Chicago Review

Poetry, fiction, reviews, and more
chicagoreview.org


Approaching seventy-five years in print, Chicago Review (CR) has established itself as one of the most influential contemporary literary journals in North America. In the late 1950s, CR played a leading role in promoting the literary counterculture of the Beats, publishing the work of Allen Ginsberg and William Burroughs, among others, at a time when mainstream publishers refused to for fear of obscenity charges. In the 1960s, CR became the major vehicle for the reception of concrete poetry and other European avant-garde movements in the United States; in the 1970s, the journal was the leading proponent of experimental metafiction and other expressions of postmodernism; and in the 1980s and early 1990s, it became a resurgent powerhouse for the translation of contemporary world literatures in English, publishing authors from over forty countries to date.
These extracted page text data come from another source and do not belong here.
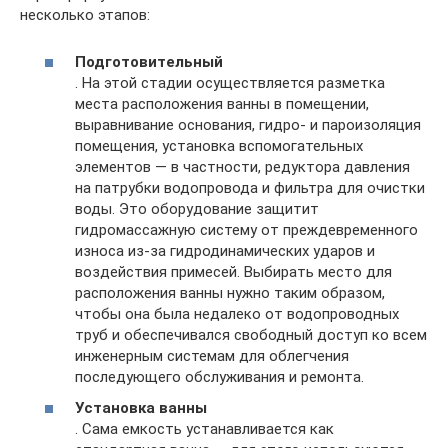
несколько этапов:
Подготовительный
. На этой стадии осуществляется разметка
места расположения ванны в помещении,
выравнивание основания, гидро- и пароизоляция
помещения, установка вспомогательных
элементов — в частности, редуктора давления
на патрубки водопровода и фильтра для очистки
воды. Это оборудование защитит
гидромассажную систему от преждевременного
износа из-за гидродинамических ударов и
воздействия примесей. Выбирать место для
расположения ванны нужно таким образом,
чтобы она была недалеко от водопроводных
труб и обеспечивался свободный доступ ко всем
инженерным системам для облегчения
последующего обслуживания и ремонта.
Установка ванны
. Сама емкость устанавливается как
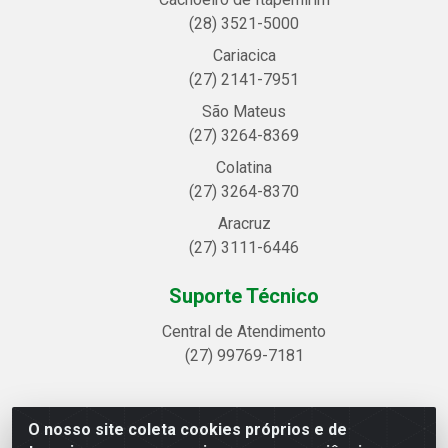
(28) 3521-5000
Cariacica
(27) 2141-7951
São Mateus
(27) 3264-8369
Colatina
(27) 3264-8370
Aracruz
(27) 3111-6446
Suporte Técnico
Central de Atendimento
(27) 99769-7181
O nosso site coleta cookies próprios e de
Linhavix Distribuidora LTDA - Avenida Alegre, 2521 -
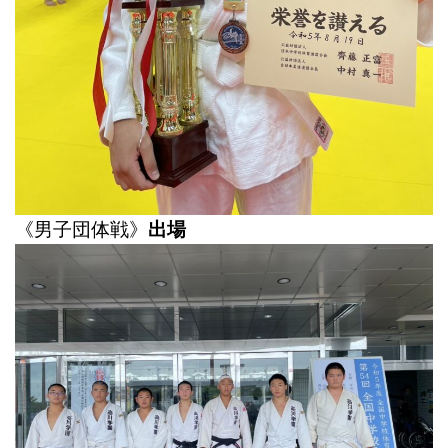
《男子団体戦》
出場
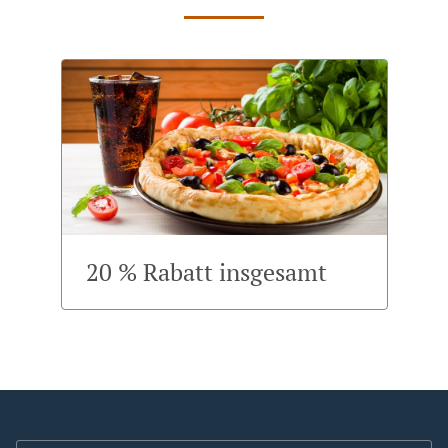
20 % Rabatt insgesamt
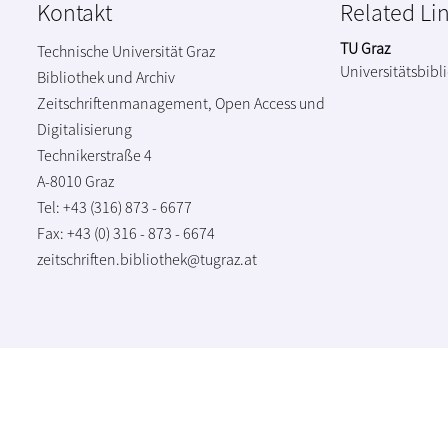
Kontakt
Related Li
TU Graz
Technische Universität Graz
Universitätsbibl
Bibliothek und Archiv
Zeitschriftenmanagement, Open Access und
Digitalisierung
Technikerstraße 4
A-8010 Graz
Tel: +43 (316) 873 - 6677
Fax: +43 (0) 316 - 873 - 6674
zeitschriften.bibliothek@tugraz.at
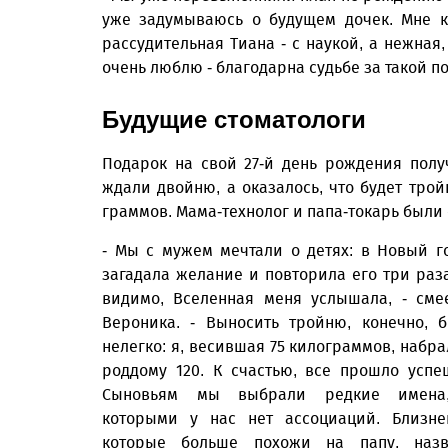
уже задумываюсь о будущем дочек. Мне к
рассудительная Тиана - с наукой, а нежная
очень люблю - благодарна судьбе за такой п
Будущие стоматологи
Подарок на свой 27-й день рождения пол
ждали двойню, а оказалось, что будет трой
граммов. Мама-технолог и папа-токарь были 
- Мы с мужем мечтали о детях: в Новый г
загадала желание и повторила его три раза
видимо, Вселенная меня услышала, - сме
Вероника. - Выносить тройню, конечно, 
нелегко: я, весившая 75 килограммов, набра
роддому 120. К счастью, все прошло успе
Сыновьям мы выбрали редкие имена
которыми у нас нет ассоциаций. Близне
которые больше похожи на папу, назв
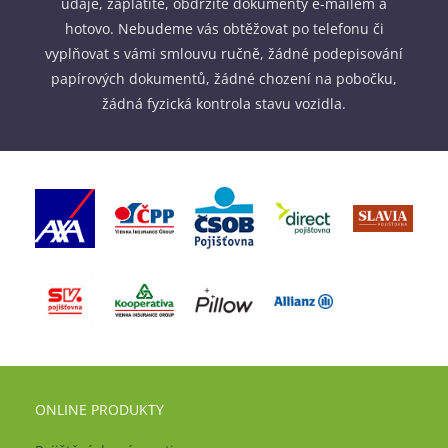
údaje, zaplatíte, obdržíte dokumenty e-mailem a
hotovo. Nebudeme vás obtěžovat po telefonu či
vyplňovat s vámi smlouvu ručně, žádné podepisování
papírových dokumentů, žádné chození na pobočku,
žádná fyzická kontrola stavu vozidla.
ONLINE PRODUKTY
In recent years, CR has been noted for publishing special dossiers that have brought renewed critical and scholarly attention to once neglected and underrated authors, including Mina Loy, Louis Zukofsky, and Kenneth Rexroth. Most recently, CR has published special issues on the Infrarealist movement, the Scottish modernist W. S. Graham and the Black Arts Movement in Chicago. According to Stephanie Burt, professor at Harvard University and poetry editor of The Nation, CR throughout the years “has played a unique and irreplaceably valuable role in the complex and sometimes threatened ecosystem of contemporary poetry in North America and beyond.”